IT部門だけでなく、マーケティングや人事など幅広い職種で使われています。
(出典:Backlog公式サイト|https://backlog.com/ja/) (Nulab)
Asanaは、タスクやプロジェクトをさまざまなビューで管理でき、チームの仕事全体を「目標→プロジェクト→タスク」という階層で整理しやすい設計です。
企業規模を問わず利用されており、リモートワークのチームでも進捗共有に活用されています。
(出典:Asana公式サイト|https://asana.com/ja) (Asana)
Trelloは、視覚的なカンバンボードが中心で、タスクの状態をカードの位置で一目で把握できます。
シンプルなUIで、プロジェクト管理ツールに慣れていないチームでも入りやすいのが特徴です。

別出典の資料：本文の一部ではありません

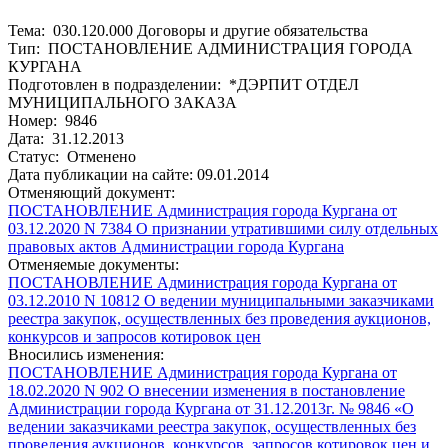
Тема: 030.120.000 Договоры и другие обязательства
Тип: ПОСТАНОВЛЕНИЕ АДМИНИСТРАЦИЯ ГОРОДА
КУРГАНА
Подготовлен в подразделении: *ДЭРПИТ ОТДЕЛ
МУНИЦИПАЛЬНОГО ЗАКАЗА
Номер: 9846
Дата: 31.12.2013
Статус: Отменено
Дата публикации на сайте: 09.01.2014
Отменяющий документ:
ПОСТАНОВЛЕНИЕ Администрация города Кургана от
03.12.2020 N 7384 О признании утратившими силу отдельных
правовых актов Администрации города Кургана
Отменяемые документы:
ПОСТАНОВЛЕНИЕ Администрация города Кургана от
03.12.2010 N 10812 О ведении муниципальными заказчиками
реестра закупок, осуществленных без проведения аукционов,
конкурсов и запросов котировок цен
Вносились изменения:
ПОСТАНОВЛЕНИЕ Администрация города Кургана от
18.02.2020 N 902 О внесении изменения в постановление
Администрации города Кургана от 31.12.2013г. № 9846 «О
ведении заказчиками реестра закупок, осуществленных без
проведения аукционов, конкурсов, запросов котировок цен и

(出典:Trello公式サイト|https://trello.com/) (trello.com)
monday work managementは、プロジェクトや日々の業務をボードとダッシュボードで管理し、チームや部門をまたいだワークマネジメントを支援するクラウド型プラットフォームです。
自動化やレポート機能も備えており、中規模以上の組織での活用事例が増えています。
(出典:monday work management紹介ページ|https://monday.com/lang/ja/work-management) (monday.com)
ClickUpは、タスク、ドキュメント、チャットなどを1つのワークスペースにまとめたオールインワン型のツールです。
幅広い業種・規模のチームで使えるよう設計されており、テンプレートや自動化機能も豊富です。
(出典:ClickUpプロジェクト管理紹介ページ|https://clickup.com/teams/project-management) (ClickUp)
Zoho Projectsは、タスク管理やガントチャート、レポート機能など、プロジェクトマネジメントに必要な機能を網羅したクラウド型ソフトウェアです。
他のZoho製品との連携にも強みがあります。
(出典:Zoho Projects公式サイト|https://www.zoho.com/projects/) (Zoho)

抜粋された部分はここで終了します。